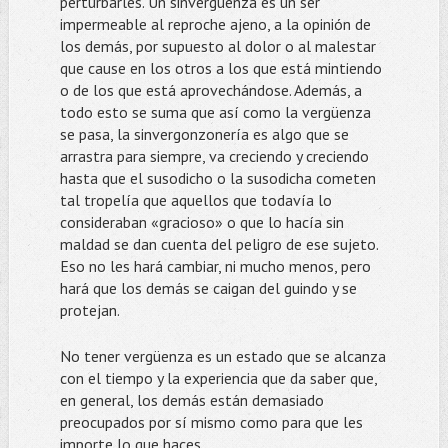
perturbarles. Un sinvergüenza es un ser
impermeable al reproche ajeno, a la opinión de
los demás, por supuesto al dolor o al malestar
que cause en los otros a los que está mintiendo
o de los que está aprovechándose. Además, a
todo esto se suma que así como la vergüenza
se pasa, la sinvergonzonería es algo que se
arrastra para siempre, va creciendo y creciendo
hasta que el susodicho o la susodicha cometen
tal tropelía que aquellos que todavía lo
consideraban «gracioso» o que lo hacía sin
maldad se dan cuenta del peligro de ese sujeto.
Eso no les hará cambiar, ni mucho menos, pero
hará que los demás se caigan del guindo y se
protejan.
No tener vergüenza es un estado que se alcanza
con el tiempo y la experiencia que da saber que,
en general, los demás están demasiado
preocupados por sí mismo como para que les
importe lo que haces.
====
**WHAT IS EXPECTED**: Go through the listing above and find each line that contains "para", then copy it.

**EXERCISE ANSWER**:
arrastra para siempre, va creciendo y creciendo
preocupados por sí mismo como para que les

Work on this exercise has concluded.